In order to counteract this effect, matrix matching and internal standards were used.
Calibration solutions of each element were done in a LiM matrix, same as the sample.
Calibration curves were done using concentration range from 0.1 ppm to 10 ppm and 4 points were used for each element. Correlation of each curve was higher than 0.999. Samples were diluted to be within the calibration range. Dilution of sample prevented any clogging caused by a high salt matrix.
Experiments were conducted using different NIST standards, CRM (certified reference material) and SRM (standard reference material) of Zeolites, high silica samples and other composition known catalysts. Complete sample dissolutions were accomplished in rapid fashion without the use of HF. The length of the fusion program was less than 12 minutes including dissolution. A 10 % HNO3 solution in ultra-pure water was used as solvent for the Lithium metaborate- sample mixture.

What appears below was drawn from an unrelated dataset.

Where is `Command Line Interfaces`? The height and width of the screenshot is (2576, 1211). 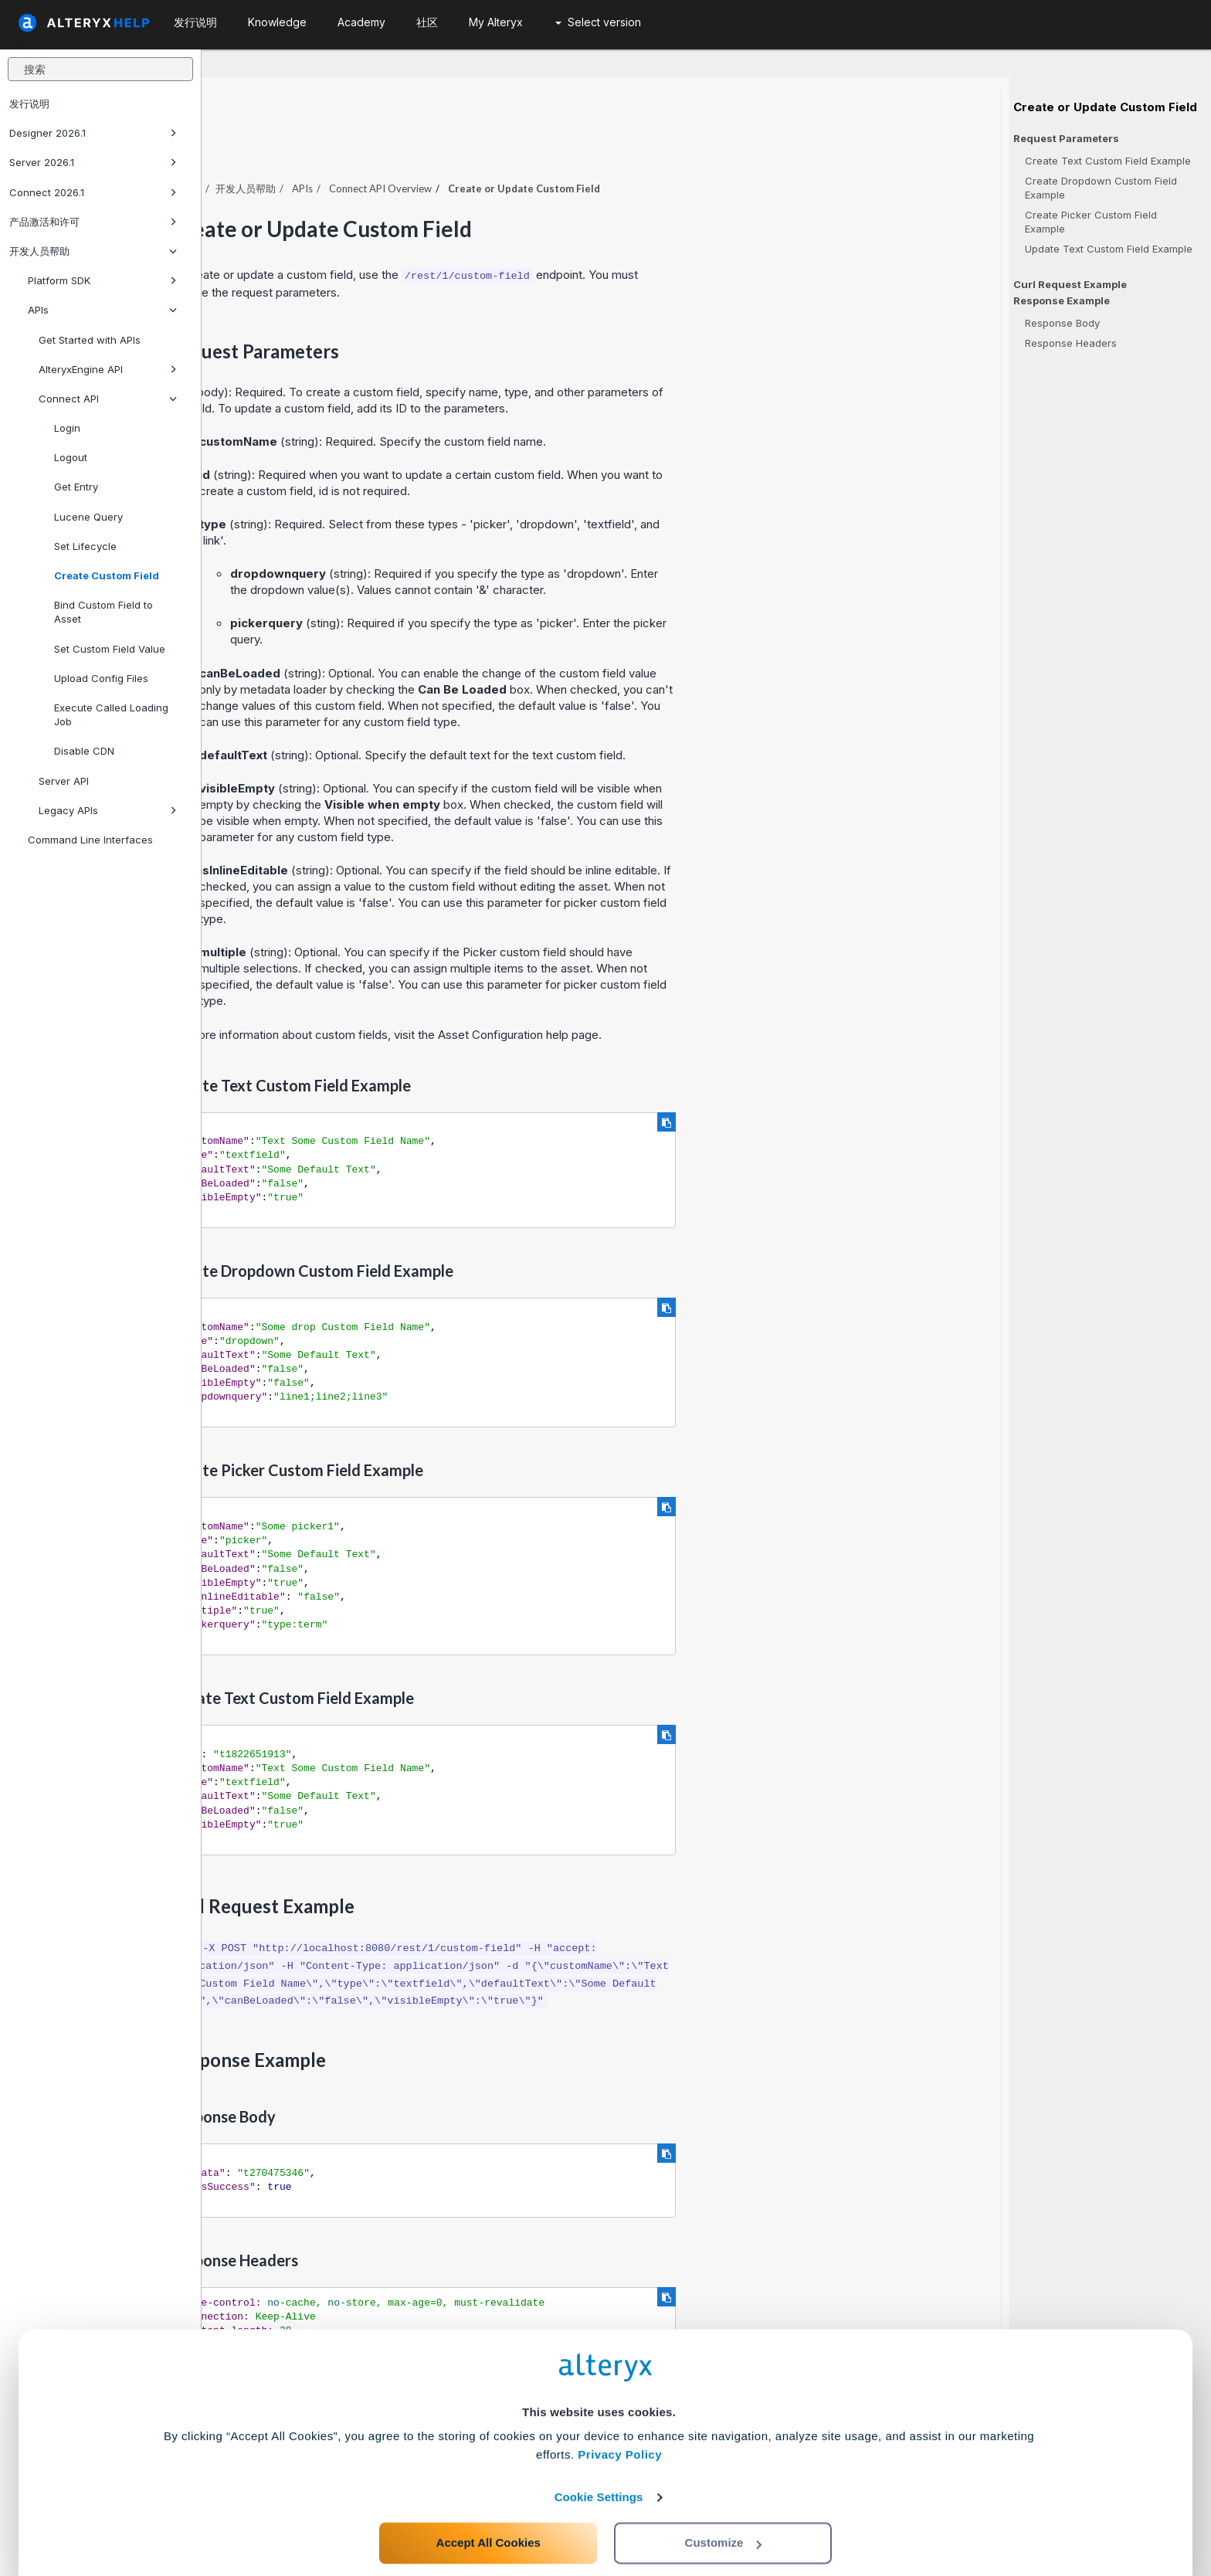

Because of the interferences from the sample or the matrix, different wavelengths were used for the analysis. A minimum of two lines were selected per element, an atomic and an ionic line if possible. A line having no overlapping was selected for quantification when possible.
With the use of matrix matching and strict interference management we have been able to get recoveries of 90 to 100 % for most of the elements in each sample tried. RSD are less than 4 % on a 8 replicate test. 1 or 2 % RSD were obtained for most elements showing a good reproducibility for the complete analytical process.
High salt content of borate solutions can be managed in routine and research ICP-OES laboratory environments. To do so, spectral interferences from the matrix itself must be managed with proper emission line selection and a combination of background correction, multi-component spectral fitting (MSF), and inter-element spectral corrections (IEC).
Volatilization of light element can be prevented by using an appropriate fusion program.
Lithium borate fusion method for ICP and AA is faster than standard acid dissolution on a hot plate or a microwave for several sample types. Good recoveries were obtained without the use of HF or HClO4 and the dissolution was always complete even for refractories such as silicates and chromites.
Borate fusion gives very accurate and precise results for ICP-OES applications. It allows for a rapid and safe alternative to acid digestions with strong acids (HF, HClO4) for the dissolution of high silicate matrices.